:: WORK TO COMPLETE ::
Below is a listing. Write out exactly its lines between the one holding "Zubní pasty Crest (97, 238)" and the one holding "Reklamace (385, 2406)", inclusive.

:: DATA EXTRACTS ::
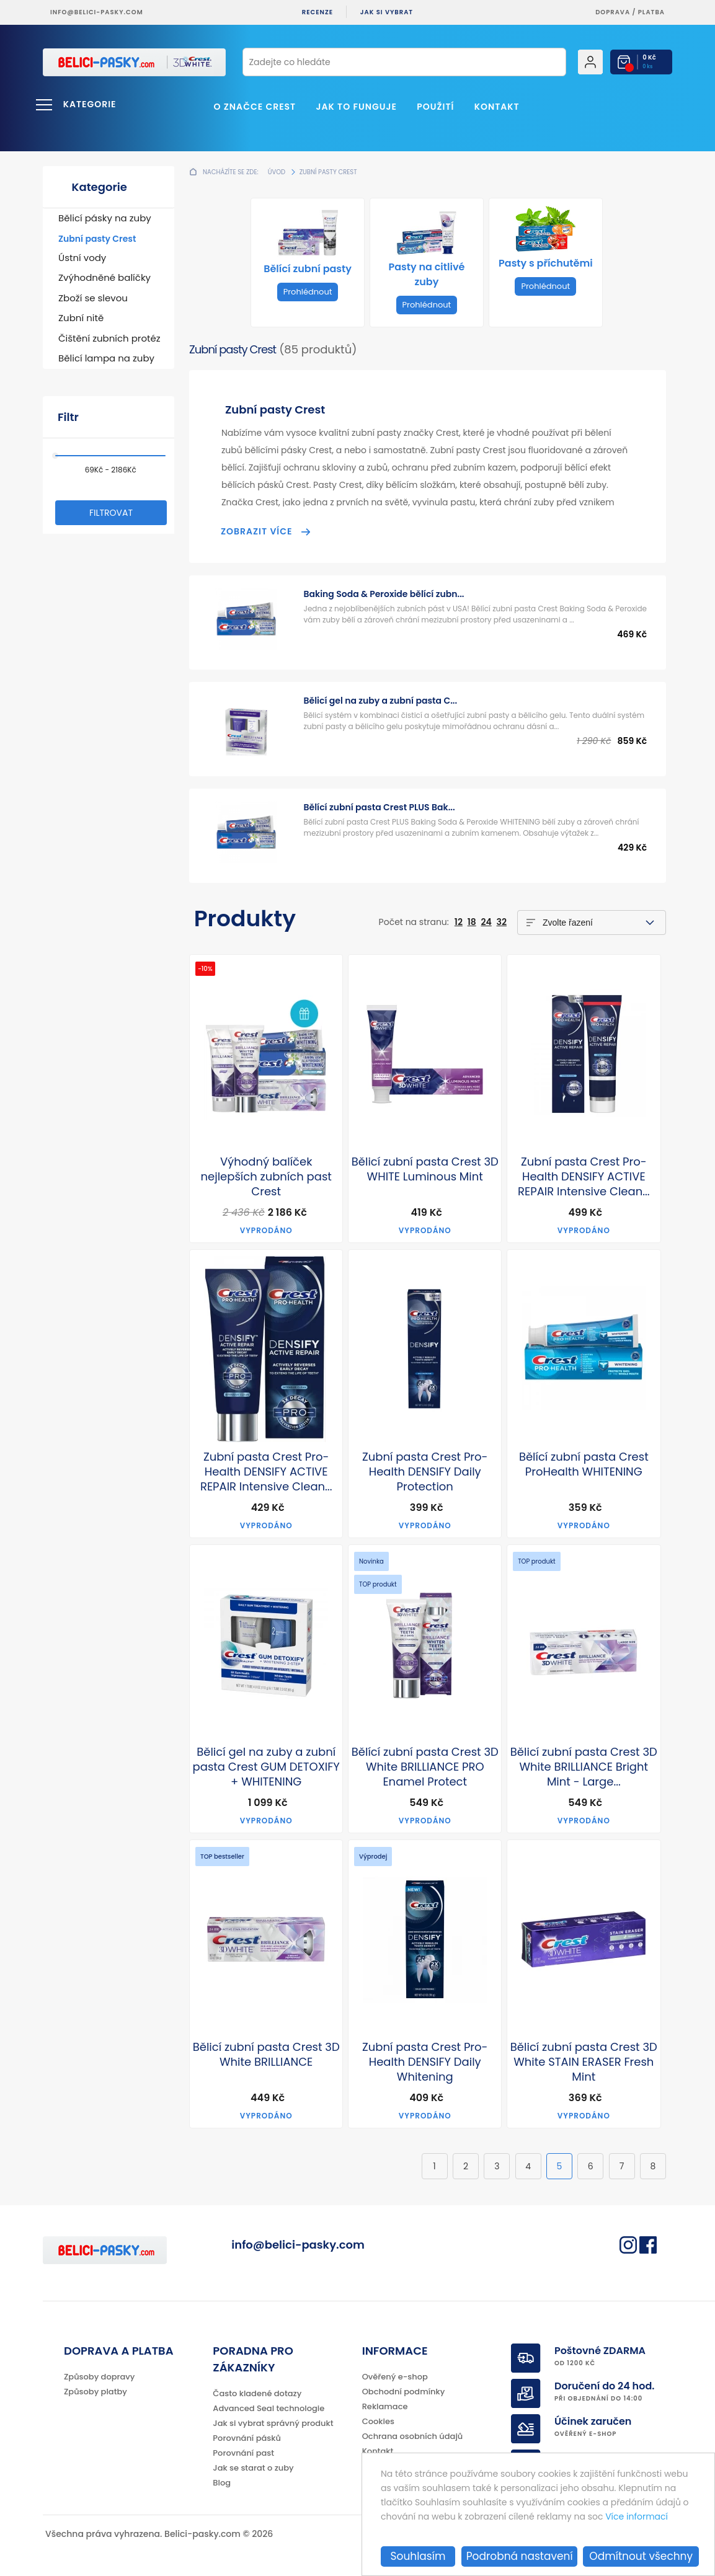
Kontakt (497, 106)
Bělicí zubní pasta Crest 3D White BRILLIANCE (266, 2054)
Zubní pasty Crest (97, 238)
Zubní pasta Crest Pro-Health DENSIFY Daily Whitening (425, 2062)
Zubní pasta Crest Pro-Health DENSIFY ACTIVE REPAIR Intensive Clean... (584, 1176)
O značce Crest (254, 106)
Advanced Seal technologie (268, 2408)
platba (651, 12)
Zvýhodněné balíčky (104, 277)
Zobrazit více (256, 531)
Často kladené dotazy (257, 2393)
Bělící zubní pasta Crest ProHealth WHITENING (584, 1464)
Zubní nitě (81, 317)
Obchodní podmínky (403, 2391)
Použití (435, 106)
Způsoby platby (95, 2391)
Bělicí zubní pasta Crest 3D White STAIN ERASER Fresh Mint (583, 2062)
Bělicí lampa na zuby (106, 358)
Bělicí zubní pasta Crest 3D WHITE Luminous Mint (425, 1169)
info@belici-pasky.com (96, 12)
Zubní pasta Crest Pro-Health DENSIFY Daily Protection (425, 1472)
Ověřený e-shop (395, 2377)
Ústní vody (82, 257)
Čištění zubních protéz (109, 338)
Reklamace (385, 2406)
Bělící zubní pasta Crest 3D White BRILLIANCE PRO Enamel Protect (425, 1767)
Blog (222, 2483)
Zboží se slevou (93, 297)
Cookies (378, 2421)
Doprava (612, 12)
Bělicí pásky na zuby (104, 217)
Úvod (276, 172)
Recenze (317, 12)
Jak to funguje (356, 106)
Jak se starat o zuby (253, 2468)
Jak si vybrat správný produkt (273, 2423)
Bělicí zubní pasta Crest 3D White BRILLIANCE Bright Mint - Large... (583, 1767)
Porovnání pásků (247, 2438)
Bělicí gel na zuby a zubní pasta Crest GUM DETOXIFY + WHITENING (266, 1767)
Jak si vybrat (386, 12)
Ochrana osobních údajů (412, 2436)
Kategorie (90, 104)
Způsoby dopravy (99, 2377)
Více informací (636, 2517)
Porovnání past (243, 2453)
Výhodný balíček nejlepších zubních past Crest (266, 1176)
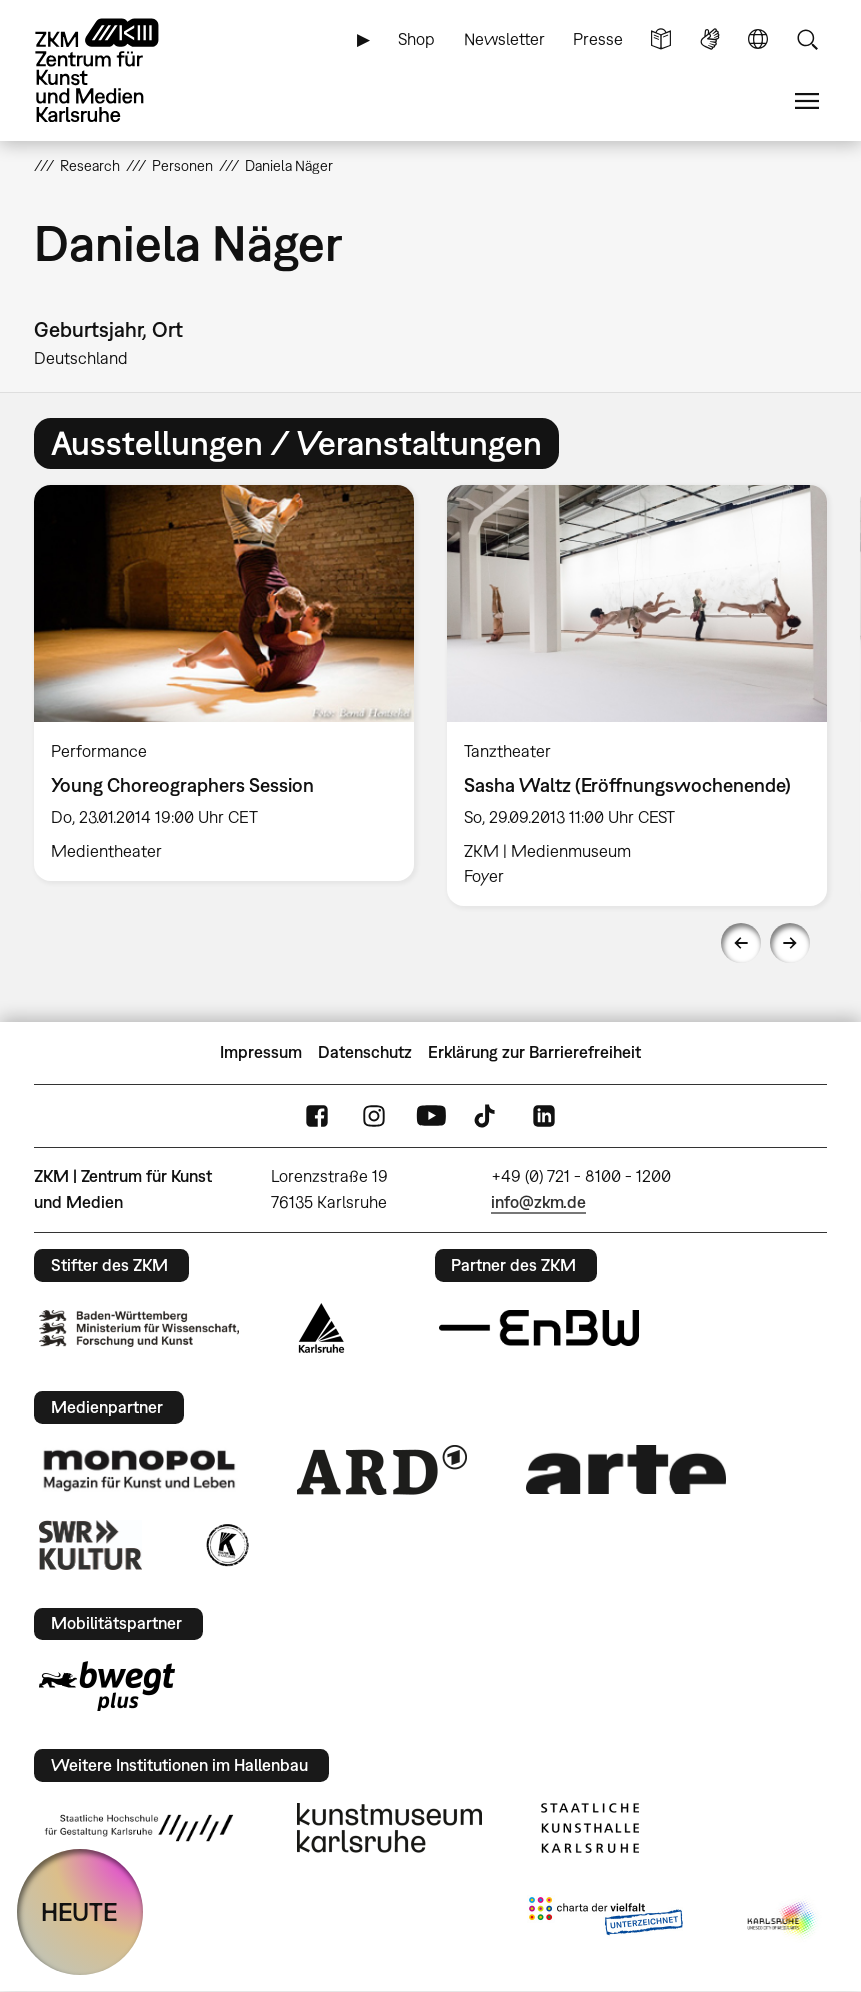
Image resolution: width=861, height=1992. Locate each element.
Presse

:: SOLUTION TO THIS EXERCISE ::
Zubní pasty Crest (97, 238)
Zubní pasta Crest Pro-Health DENSIFY Daily Whitening (425, 2062)
Zubní pasta Crest Pro-Health DENSIFY ACTIVE REPAIR Intensive Clean... (584, 1176)
O značce Crest (254, 106)
Advanced Seal technologie (268, 2408)
platba (651, 12)
Zvýhodněné balíčky (104, 277)
Zobrazit více (256, 531)
Často kladené dotazy (257, 2393)
Bělící zubní pasta Crest ProHealth WHITENING (584, 1464)
Zubní nitě (81, 317)
Obchodní podmínky (403, 2391)
Použití (435, 106)
Způsoby platby (95, 2391)
Bělicí zubní pasta Crest 3D White STAIN ERASER Fresh Mint (583, 2062)
Bělicí lampa na zuby (106, 358)
Bělicí zubní pasta Crest 3D WHITE Luminous Mint (425, 1169)
info@belici-pasky.com (96, 12)
Zubní pasta Crest Pro-Health DENSIFY Daily Protection (425, 1472)
Ověřený e-shop (395, 2377)
Ústní vody (82, 257)
Čištění zubních protéz (109, 338)
Reklamace (385, 2406)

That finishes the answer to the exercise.